Katherine smiled at me as I walked over to her.
“You already know each other?” she asked.
I nodded. “We met yesterday.”
“Maybe it was an act of fate,” Katherine suggested. “We all met each other yesterday. Strange, isn’t it?”
“Very,” Damon agreed.
“Well,” Katherine said, “let’s not stand here wasting the day away, gentlemen. Show me your hometown.”
“Right this way,” I said, offering my arm.
I could see jealousy flash in the Salvatore’s features when she put her gloved hand on my elbow. A hardness in Damon’s eyes lingered for a minute.
“It’s beautiful down here,” Katherine observed. “I like hot weather. And sun.”
“We have plenty of both,” Damon said. “How long are you staying in Houston, Ms. Pierce?”
“Oh, I don’t know,” she said. “As long as I feel like it. I don’t have anyone waiting for me anywhere. Might as well make the most of it.”
“You mean your family won’t worry if you stay long?” Stefan said. Was that an edge of excitement I heard? “And they let you stay here unescorted?”
Katherine shook her head. “They don’t worry much. They’re as free as I am. And then there’s Emily, my handmaid, who is like a sister to me. As for your second question, Mr. Salvatore, I’m not unescorted. I have three lovely escorts with me right now.”
I smiled at that. We walked through town, talking and pointing out special places to Katherine. I could still feel the jealousy rolling off the two of them like steam.
“Did you know Jasper is going to enlist?” Stefan said.
“Oh, really?” Katherine said, looking at me.
“Yes,” Damon said before I could. “He’s coming to draft with me today.”
“Are you already an officer, Damon?” Katherine asked.
“An officer?” Damon laughed. “Ma’am I’m merely a fighting soldier. Nothing more, possibly less.”
“I’m sure you could quickly rise up the ranks,” Katherine said.
“Thank you,” Damon said, nodding politely. His eyes flushed with pride.
“Jasper!”
Jonathan cam running down the road. His face was red and he was out of breath from running. His faced was etched with worry.
“Jasper,” he said when he ran up to us panting. “You have to come. Quickly. It’s your father.”

I paced the parlor of Dr. Wilson’s house anxiously. I was too nervous to sit. My father had been working in the barn when he dropped a pail of water and slipped. The horse he was leading out had panicked and accidentally stepped on his leg. He had been unconscious ever since.

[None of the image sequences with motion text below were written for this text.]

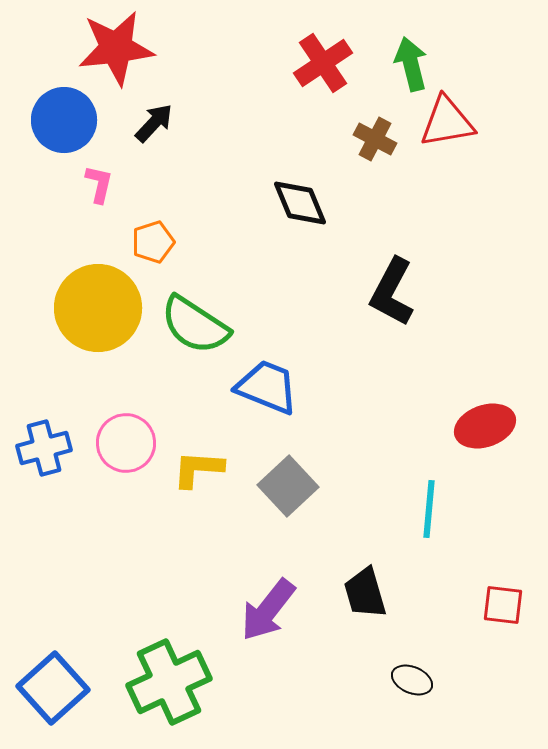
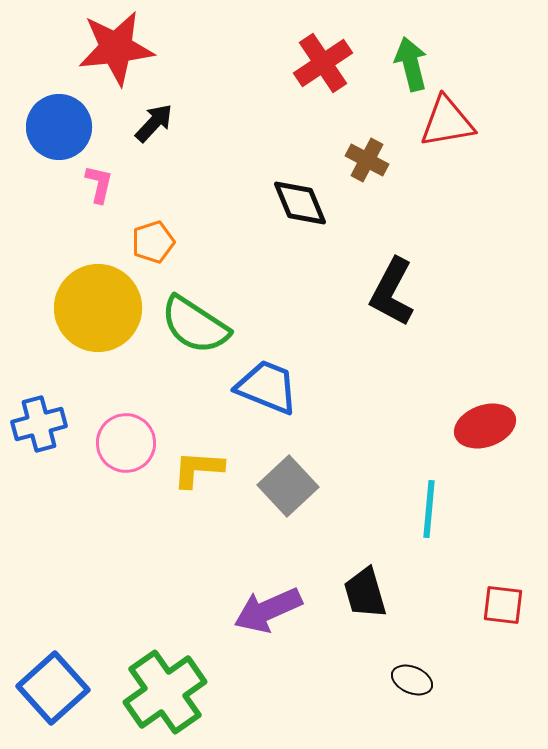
blue circle: moved 5 px left, 7 px down
brown cross: moved 8 px left, 21 px down
blue cross: moved 5 px left, 24 px up
purple arrow: rotated 28 degrees clockwise
green cross: moved 4 px left, 10 px down; rotated 10 degrees counterclockwise
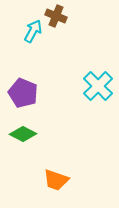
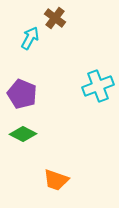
brown cross: moved 1 px left, 2 px down; rotated 15 degrees clockwise
cyan arrow: moved 3 px left, 7 px down
cyan cross: rotated 24 degrees clockwise
purple pentagon: moved 1 px left, 1 px down
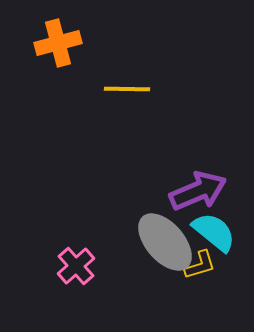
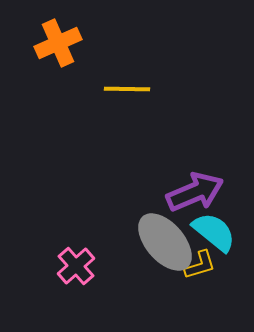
orange cross: rotated 9 degrees counterclockwise
purple arrow: moved 3 px left, 1 px down
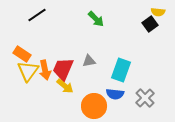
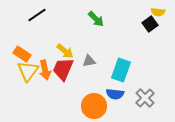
yellow arrow: moved 35 px up
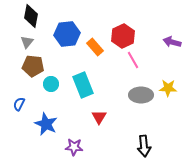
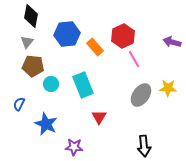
pink line: moved 1 px right, 1 px up
gray ellipse: rotated 55 degrees counterclockwise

Mama was paler than I’d ever seen her before. She stared blankly into the empty fireplace. I hadn’t seen Father yet, but she had. Mama was never this quiet--unless it was extremely bad.

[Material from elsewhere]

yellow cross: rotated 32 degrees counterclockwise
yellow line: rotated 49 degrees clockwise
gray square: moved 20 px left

Jonathan sat in the chair next to her. He kept glancing up at me when he thought I wasn’t looking, like I might explode like gunpowder.
“What?” I snapped when I caught him.
“Are you okay?” he asked tentatively.
“Perfect,” I said sarcastically. “My father might be crippled, my mama’s scared to death, and we might lose our farm now. Everything’s just perfect!”
And then there was the fact that I left Katherine to the Salvatore brothers. I was not too happy about leaving suddenly without a proper good-bye, but what could I do? I was not going to tell this to Jonathan, though.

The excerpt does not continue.